Ronald Lynch

Ronald Lynch
Professor
Institution
University of Arizona
ARIBI, Cancer Center, Physiology
Tucson
Arizona
Telephone: 
520-626-2472

Dr. Lynch received a B.S. degree in Chemistry from the University of Miami, and Ph.D. in Physiology and Biophysics from the University of Cincinnati.  He began training in optical imaging and MR spectroscopy of cardiovascular and renal metabolism in 1984 while at the NIH under the direction of Dr. Robert S. Balaban.  In 1987 Dr. Lynch moved to a staff position in the Biomedical Imaging Group and Physiology Department at the University of Massachusetts Medical Center, and in1990 was recruited to the University of Arizona to develop a research program centered on the use and development of microscopic imaging and spectroscopy to study physiological problems.  In 2000, Dr. Lynch was a visiting scientist at the NIH Laboratory of Functional and Molecular Imaging and the Magnetic Resonance Imaging Center with Dr. Alan Koretsky.  Dr. Lynch is currently Chair of the Physiological Sciences Graduate Training Program, a member of the Arizona Cancer Center, Sarver Heart Center and the Graduate Program in Biomedical Engineering, and is co-PI on the NIH supported Biomedical Imaging and Spectroscopy training grant.  As part of his duties in the Cancer Center, Dr.
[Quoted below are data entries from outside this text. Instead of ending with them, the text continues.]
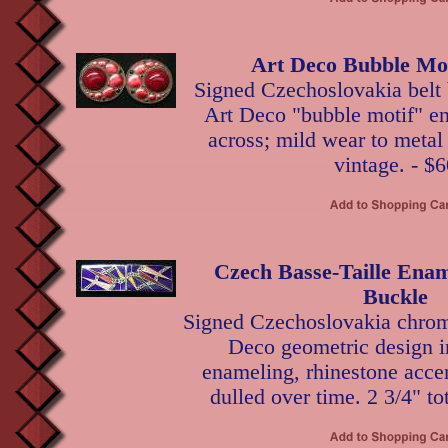
Art Deco Bubble Mot
Signed Czechoslovakia belt 
Art Deco "bubble motif" en
across; mild wear to metal
vintage. - $6
Czech Basse-Taille En
Buckle
Signed Czechoslovakia chrom
Deco geometric design in
enameling, rhinestone acce
dulled over time. 2 3/4" to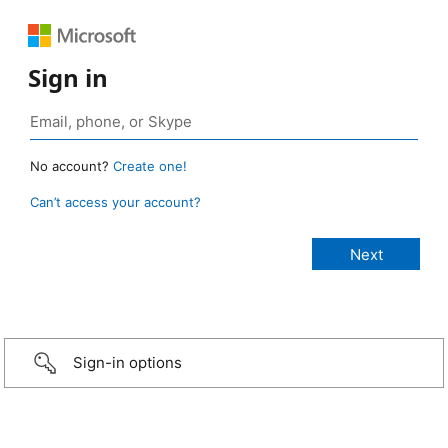
Sign in
No account?
Create one!
Can’t access your account?
Sign-in options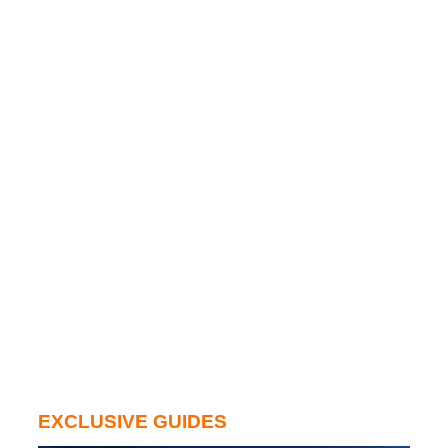
EXCLUSIVE GUIDES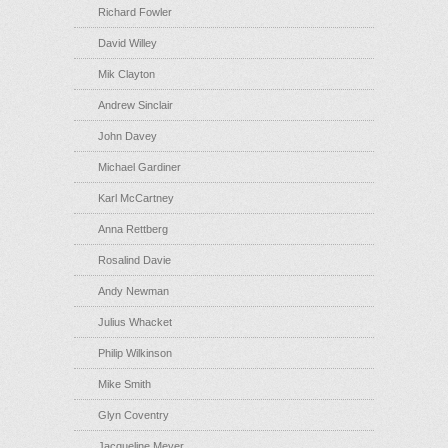
Richard Fowler
David Willey
Mik Clayton
Andrew Sinclair
John Davey
Michael Gardiner
Karl McCartney
Anna Rettberg
Rosalind Davie
Andy Newman
Julius Whacket
Philip Wilkinson
Mike Smith
Glyn Coventry
Jacqueline Meyer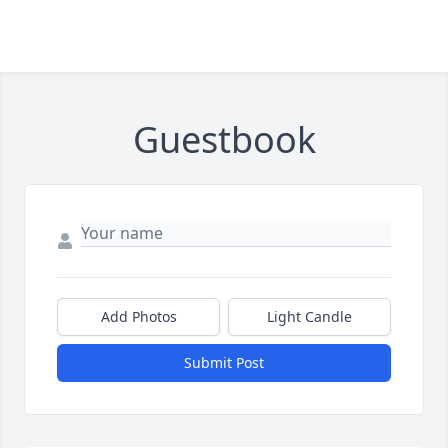
Guestbook
Add Photos
Light Candle
Submit Post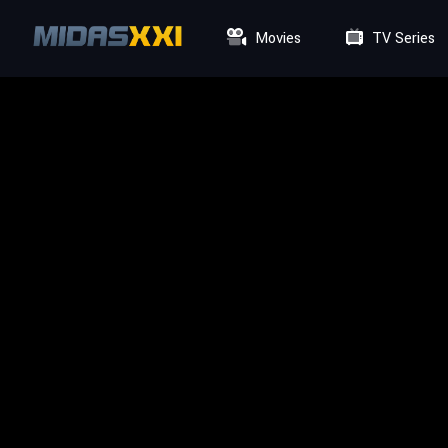
Movies
TV Series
Lynch is director of a Cancer Core Imaging Facility.  Dr Lynch also is the acting director of the Advanced Research Institute for Biomedical Imaging (ARIBI) at the University of Arizona

Current Research: 

Research in the Lynch lab primarily focuses on second messenger signaling in vascular smooth muscle cells and nutrient sensing hypothalamic neurons with emphasis on alterations in signaling that occur during development of diabetes. Alterations in Ca2+ homeostasis and contractility are observed in vascular cells in association with the elevated levels of glucose and insulin that occur during development of type II diabetes. To study these issues, cells isolated from transgenic animals in which specific genes for Ca2+ handling are ablated or over-expressed are utilized as model systems. Analysis of subcellular protein distributions and second messenger signaling is performed in our lab using state of the art image acquisition and analysis approaches which is our second area of expertise. Over the past decade, our lab has been involved in the development of unique microscopic imaging and spectroscopy approaches to study cell and tissue function. As part of this effort, we have developed, with collaborators, methods for targeting specific cell types in mice for in situ identification and rapid isolation. Using this approach, analysis of cell-type specific gene expression and function can be performed.